Dalej w tany moi mili, byśmy w tańcu się zgubili

Do tanga i do oberka, orkiestra nam skocznie gra.

Tańczą ręce, tańczą nogi, by wytańczyć wszystkie żale,

By się cieszyć w karnawale.

 Aby w duszy lekko było, by radośniej , bardziej miło.

Z błyskiem w oku i uśmiechem.

Toć to prawda oczywista, gdzie wesele, znika żal,

Nawet w sercu mamy bal, no to tańczmy w karnawale,

Niech nam żyją wszystkie bale.

 

6 II w Centrum Pomocowym Caritas im. bł. Jana Pawła II od samego rana czuć było atmosferę przygotowań do wielkiego balu.

Jadalnia zamieniała się z chwili na chwile w zaczarowany las, bo w takiej to konwencji miał odbyć się tegoroczny bal. Leśne zwierzęta, rośliny, ale też bajkowe postaci Królewna Śnieżka i jej 7 krasnoludków stały się dekoracją sali.

Oprawę muzyczną zapewnił nam zespół Axel z Gdyni, muzyka była wspaniała, pan Adam spełniał każdą zachciankę muzyczną, nie było utworu, którego nie miałby w swoim repertuarze.
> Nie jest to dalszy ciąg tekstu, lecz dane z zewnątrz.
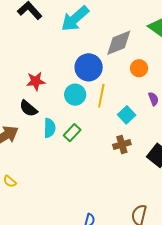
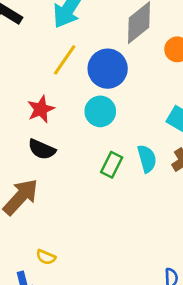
yellow line: (101, 96) -> (65, 60), moved, turned 40
cyan semicircle: (50, 128) -> (147, 159), moved

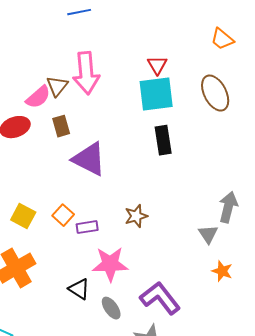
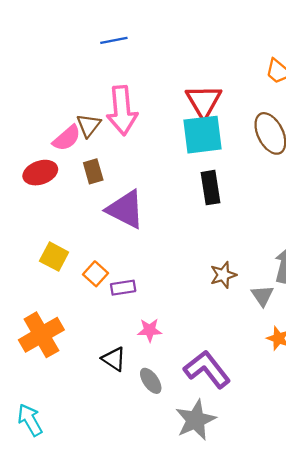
red triangle: (157, 65) -> (204, 101), size x1.6
yellow square: (23, 216) -> (54, 257), moved
brown star: (136, 216) -> (223, 275), moved
pink star: (110, 264) -> (150, 330), size x0.6

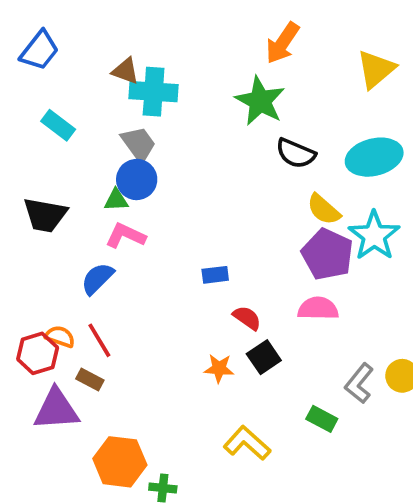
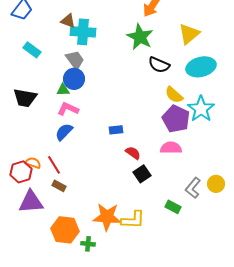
yellow triangle: (376, 69) -> (189, 34), moved
blue semicircle: (97, 279) -> (64, 132), moved
orange star: (219, 368) -> (107, 217), moved, size x1.8
brown rectangle: (90, 380) -> (59, 186), moved
yellow L-shape: (247, 443) -> (133, 220), turned 140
Przybyli goście z trzech placówek: Centrum im. Św. Faustyny w Rumii, Centrum Caritas „Na Dolnej” oraz Dom Pomocy Społecznej z ulicy Polanki.

Były konkursy: wspólne pisanie wiersza o lesie, sprawnościowa zabawa z balonem.

Byli zwycięzcy, były nagrody, zabawa i śmiech.

Od pierwszego utworu parkiet był pełen. Wielka pomocą przy organizacji i w trakcie trwania imprezy byli niezawodni wolontariusze na stałe współpracujący z naszym domem jak i zaprzyjaźnione SKC z Łostowic.

Jednak i najwspanialsza zabawa musi się skończyć.

Odjechali goście, mieszkańcy udali się na spoczynek. O balu dyskutowano już następnego dnia rano. Pomimo zmęczenia dopytywano się kiedy znowu będziemy mieli przyjemność tańczyć i biesiadować z zaproszonymi gośćmi.